Data extracts |
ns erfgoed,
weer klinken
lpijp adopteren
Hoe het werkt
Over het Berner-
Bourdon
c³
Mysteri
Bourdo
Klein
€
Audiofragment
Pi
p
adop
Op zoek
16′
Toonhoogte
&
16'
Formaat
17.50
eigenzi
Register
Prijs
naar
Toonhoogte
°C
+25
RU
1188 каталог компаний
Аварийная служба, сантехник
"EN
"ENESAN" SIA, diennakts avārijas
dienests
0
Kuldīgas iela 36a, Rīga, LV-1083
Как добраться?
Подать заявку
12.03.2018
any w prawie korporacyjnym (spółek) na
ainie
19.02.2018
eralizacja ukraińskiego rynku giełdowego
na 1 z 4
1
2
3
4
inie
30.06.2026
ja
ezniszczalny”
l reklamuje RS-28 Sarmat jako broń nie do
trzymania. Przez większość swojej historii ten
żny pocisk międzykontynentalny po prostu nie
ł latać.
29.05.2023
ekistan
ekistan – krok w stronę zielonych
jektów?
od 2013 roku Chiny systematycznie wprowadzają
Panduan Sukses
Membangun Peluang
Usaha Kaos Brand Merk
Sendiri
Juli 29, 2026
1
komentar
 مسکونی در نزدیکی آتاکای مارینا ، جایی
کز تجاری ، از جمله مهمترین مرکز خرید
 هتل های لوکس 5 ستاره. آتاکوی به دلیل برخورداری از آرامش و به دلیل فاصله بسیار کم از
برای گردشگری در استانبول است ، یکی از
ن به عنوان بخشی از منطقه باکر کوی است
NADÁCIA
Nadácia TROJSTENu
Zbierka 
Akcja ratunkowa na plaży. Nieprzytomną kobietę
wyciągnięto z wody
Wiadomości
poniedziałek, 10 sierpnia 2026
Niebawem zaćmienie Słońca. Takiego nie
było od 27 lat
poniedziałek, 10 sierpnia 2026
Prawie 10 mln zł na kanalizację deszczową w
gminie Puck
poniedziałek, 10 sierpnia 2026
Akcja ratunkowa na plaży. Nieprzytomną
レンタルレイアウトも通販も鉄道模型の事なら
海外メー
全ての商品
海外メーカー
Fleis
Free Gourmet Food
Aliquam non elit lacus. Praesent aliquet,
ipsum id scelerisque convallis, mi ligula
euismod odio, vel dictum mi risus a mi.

Activity |
Reproduce the listing above precisely.

Solution to the problem |
ns erfgoed,
weer klinken
lpijp adopteren
Hoe het werkt
Over het Berner-
Bourdon
c³
Mysteri
Bourdo
Klein
€
Audiofragment
Pi
p
adop
Op zoek
16′
Toonhoogte
&
16'
Formaat
17.50
eigenzi
Register
Prijs
naar
Toonhoogte
°C
+25
RU
1188 каталог компаний
Аварийная служба, сантехник
"EN
"ENESAN" SIA, diennakts avārijas
dienests
0
Kuldīgas iela 36a, Rīga, LV-1083
Как добраться?
Подать заявку
12.03.2018
any w prawie korporacyjnym (spółek) na
ainie
19.02.2018
eralizacja ukraińskiego rynku giełdowego
na 1 z 4
1
2
3
4
inie
30.06.2026
ja
ezniszczalny”
l reklamuje RS-28 Sarmat jako broń nie do
trzymania. Przez większość swojej historii ten
żny pocisk międzykontynentalny po prostu nie
ł latać.
29.05.2023
ekistan
ekistan – krok w stronę zielonych
jektów?
od 2013 roku Chiny systematycznie wprowadzają
Panduan Sukses
Membangun Peluang
Usaha Kaos Brand Merk
Sendiri
Juli 29, 2026
1
komentar
 مسکونی در نزدیکی آتاکای مارینا ، جایی
کز تجاری ، از جمله مهمترین مرکز خرید
 هتل های لوکس 5 ستاره. آتاکوی به دلیل برخورداری از آرامش و به دلیل فاصله بسیار کم از
برای گردشگری در استانبول است ، یکی از
ن به عنوان بخشی از منطقه باکر کوی است
NADÁCIA
Nadácia TROJSTENu
Zbierka 
Akcja ratunkowa na plaży. Nieprzytomną kobietę
wyciągnięto z wody
Wiadomości
poniedziałek, 10 sierpnia 2026
Niebawem zaćmienie Słońca. Takiego nie
było od 27 lat
poniedziałek, 10 sierpnia 2026
Prawie 10 mln zł na kanalizację deszczową w
gminie Puck
poniedziałek, 10 sierpnia 2026
Akcja ratunkowa na plaży. Nieprzytomną
レンタルレイアウトも通販も鉄道模型の事なら
海外メー
全ての商品
海外メーカー
Fleis
Free Gourmet Food
Aliquam non elit lacus. Praesent aliquet,
ipsum id scelerisque convallis, mi ligula
euismod odio, vel dictum mi risus a mi.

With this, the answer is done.